[What is required] Report back each line of the data that contains the word "increased".

[Saved entries]
· · · · ·

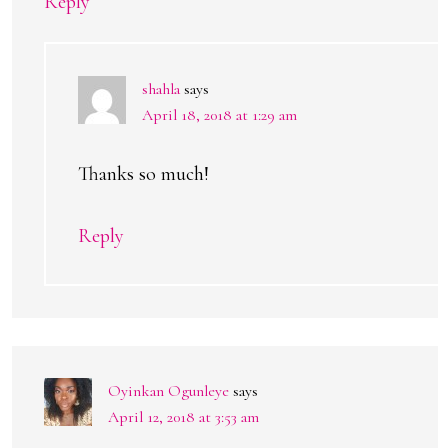
Reply
shahla
says
April 18, 2018 at 1:29 am
Thanks so much!
Reply
Oyinkan Ogunleye
says
April 12, 2018 at 3:53 am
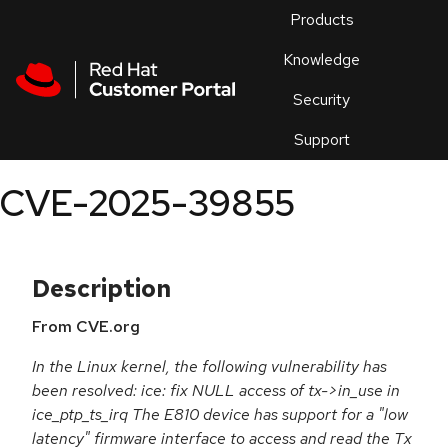
Skip to navigation
Skip to main content
Products
En
Knowledge
Security
Or
trouble
Support
an
issue
.
CVE-2025-39855
Description
From CVE.org
In the Linux kernel, the following vulnerability has
been resolved: ice: fix NULL access of tx->in_use in
ice_ptp_ts_irq The E810 device has support for a "low
latency" firmware interface to access and read the Tx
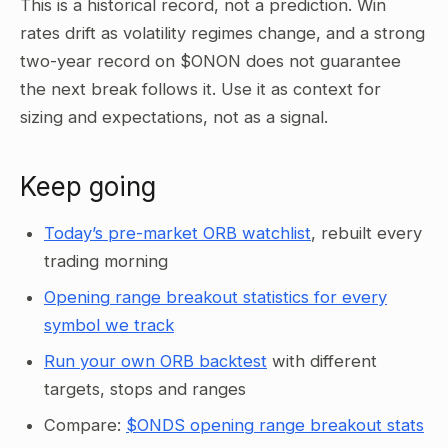
This is a historical record, not a prediction. Win
rates drift as volatility regimes change, and a strong
two-year record on $ONON does not guarantee
the next break follows it. Use it as context for
sizing and expectations, not as a signal.
Keep going
Today’s pre-market ORB watchlist
, rebuilt every
trading morning
Opening range breakout statistics for every
symbol we track
Run your own ORB backtest
with different
targets, stops and ranges
Compare:
$ONDS opening range breakout stats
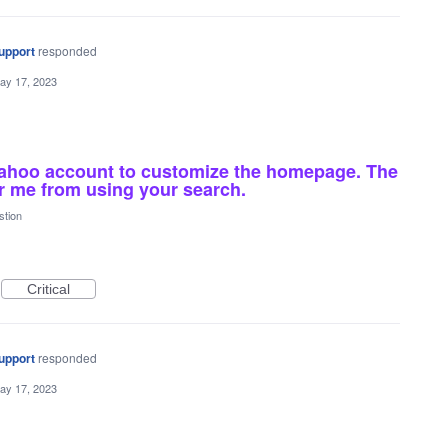
upport
responded
ay 17, 2023
yahoo account to customize the homepage. The
er me from using your search.
stion
Critical
upport
responded
ay 17, 2023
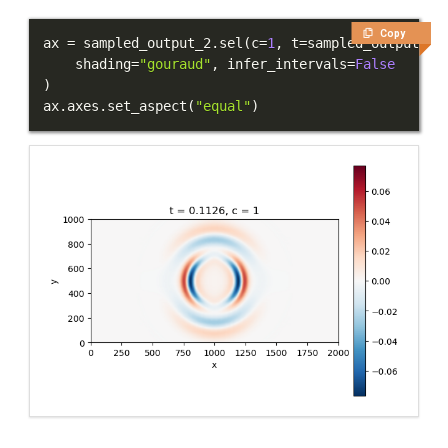
Copy
ax 
=
 sampled_output_2
.
sel
(
c
=
1
,
 t
=
sampled_output_2
.
    shading
=
"gouraud"
,
 infer_intervals
=
False
)
ax
.
axes
.
set_aspect
(
"equal"
)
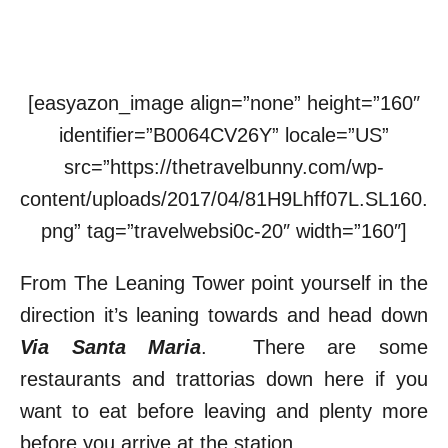
[easyazon_image align=”none” height=”160″
identifier=”B0064CV26Y” locale=”US”
src=”https://thetravelbunny.com/wp-
content/uploads/2017/04/81H9Lhff07L.SL160.
png” tag=”travelwebsi0c-20″ width=”160″]
From The Leaning Tower point yourself in the
direction it’s leaning towards and head down
Via Santa Maria
. There are some
restaurants and trattorias down here if you
want to eat before leaving and plenty more
before you arrive at the station.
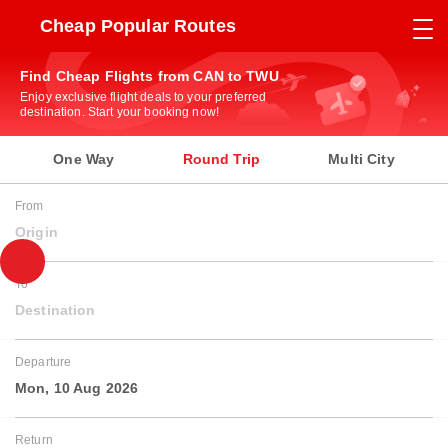
Cheap Popular Routes
Find Cheap Flights from CAN to TWU
Enjoy exclusive flight deals to your preferred
destination. Start your booking now!
One Way
Round Trip
Multi City
From
Origin
To
Destination
Departure
Mon, 10 Aug 2026
Return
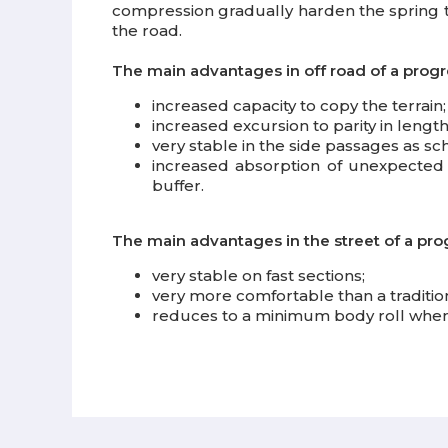
compression gradually harden the spring t
the road.
The main advantages in off road of a progr
increased capacity to copy the terrain
increased excursion to parity in lengt
very stable in the side passages as sch
increased absorption of unexpected ob
buffer.
The main advantages in the street of a pro
very stable on fast sections;
very more comfortable than a traditio
reduces to a minimum body roll when c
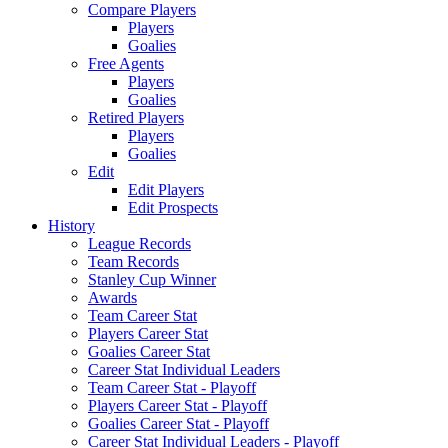
Compare Players
Players
Goalies
Free Agents
Players
Goalies
Retired Players
Players
Goalies
Edit
Edit Players
Edit Prospects
History
League Records
Team Records
Stanley Cup Winner
Awards
Team Career Stat
Players Career Stat
Goalies Career Stat
Career Stat Individual Leaders
Team Career Stat - Playoff
Players Career Stat - Playoff
Goalies Career Stat - Playoff
Career Stat Individual Leaders - Playoff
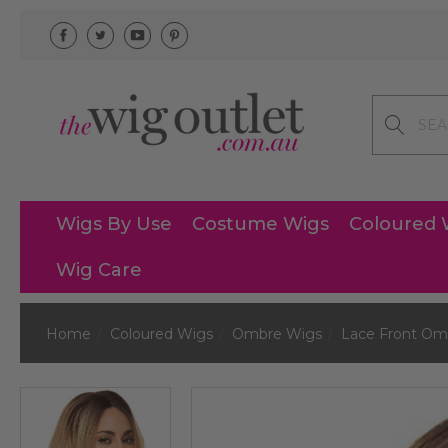
Search
Wigs By Use
Costume Wigs
Coloured 
Wig Care
Home
Coloured Wigs
Ombre Wigs
Lace Front Om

· · · · ·

[Answer section]
increased capacity to copy the terrain
increased excursion to parity in lengt
increased absorption of unexpected ob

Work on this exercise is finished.